Just like if you need to go for a serious surgery you will always want to find out what's the chance of fatality. If you're told that there's a 50% to almost 100% chance of fatality and only 5% chance of survival, would one still go for this surgery? Same goes for this investment.
The upside simply does not justifiy the downside.
I vividly recall bringing this up at one of the product training meetings at OCBC where after much questions, I realised that the potential loss at early redemption was 60%. However, Daphne then quickly injected to say that we don't need to "confuse" clients with such "technical details" and to focus on key product features like "higher interest", "capital protected" etc
Also who are these products marketed to? Are these products marketed as Low risk products for conservative investors?

deLuxique said...

They are of medium to aggressive risk profile, not conservative. As for early redemption, we do inform customers of this potential loss and stress the importance that structures are designed to be held to maturity. This Lehman issue is really a unique case - just how often huge investment banks like that goes bankrupt? To use this as a conclusion that banks are liars or structures are lousy is really unfair. It's just like when you place a deposit with a bank, it is precisely you believe the bank won't go bankrupt. So when it does, are you going to scold the bank as a liar to have accepted your deposit?

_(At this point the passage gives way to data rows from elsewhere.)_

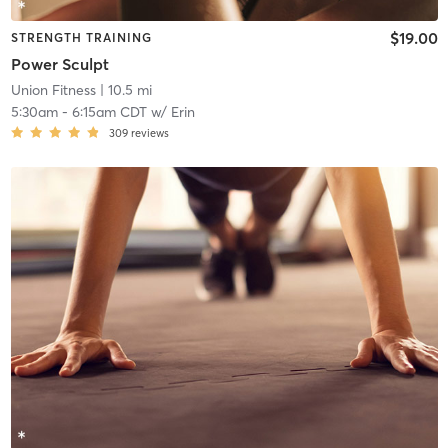
$19.00
STRENGTH TRAINING
Power Sculpt
Union Fitness
| 10.5 mi
5:30am
-
6:15am CDT
w/
Erin
309
reviews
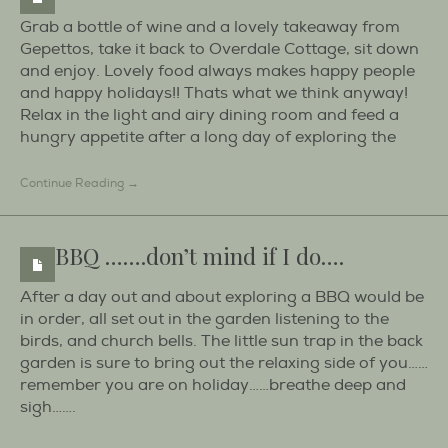
Grab a bottle of wine and a lovely takeaway from
Gepettos, take it back to Overdale Cottage, sit down
and enjoy. Lovely food always makes happy people
and happy holidays!! Thats what we think anyway!
Relax in the light and airy dining room and feed a
hungry appetite after a long day of exploring the
Continue Reading →
BBQ …….don’t mind if I do….
After a day out and about exploring a BBQ would be
in order, all set out in the garden listening to the
birds, and church bells. The little sun trap in the back
garden is sure to bring out the relaxing side of you……
remember you are on holiday……breathe deep and
sigh…….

The public outcry, while it is understandable because money (many people are very emotional when it comes to $) is involved, I also think it is important to take a step back, think objectively before pointing fingers everywhere but themselves.

There have been customers who refuse to invest in anything and only fixed deposits, doesn't matter how low the interest is. So why can't these people be?

Sunshine Gal said...

i think if people knew how these products are structured and the intentions behind it they'll realise how bad these products actually are. It is also inaccurate comparing this note to the likes of the bankruptcy risk of a bank. As depositors, when the bank goes down, you're first in line when assets are liquidated. As for lehman, investors are not equivalent to depositors worse still they rank below bond holders. Plus as a credit note, you are exposed to the risk of not just one institution but several others.
It's rather coincidental that the DBS notes were issued last year just when Lehman brothers were starting to face credit difficulties. Given the deteriorating credit standing of Lehman, I won't be surprised that the department who structured these notes made a HUGE sum from the option premiums passing on only a miserly 5% to the retail investors.
Given what I know of how banks conduct their sales, it's very hard for me to believe that some of these retail investors were not misled into thinking that these are safe investments. I'm sure you've seen or heard your fair share of errant RMs or PFCs.

As for whether Lehman's a unique case, let's hope so but alot depends on how successful the US bailout plan is. If it fails, not only will other banks start to go under but major MNCs as well. That's probably why Bush's looks extremely distressed now.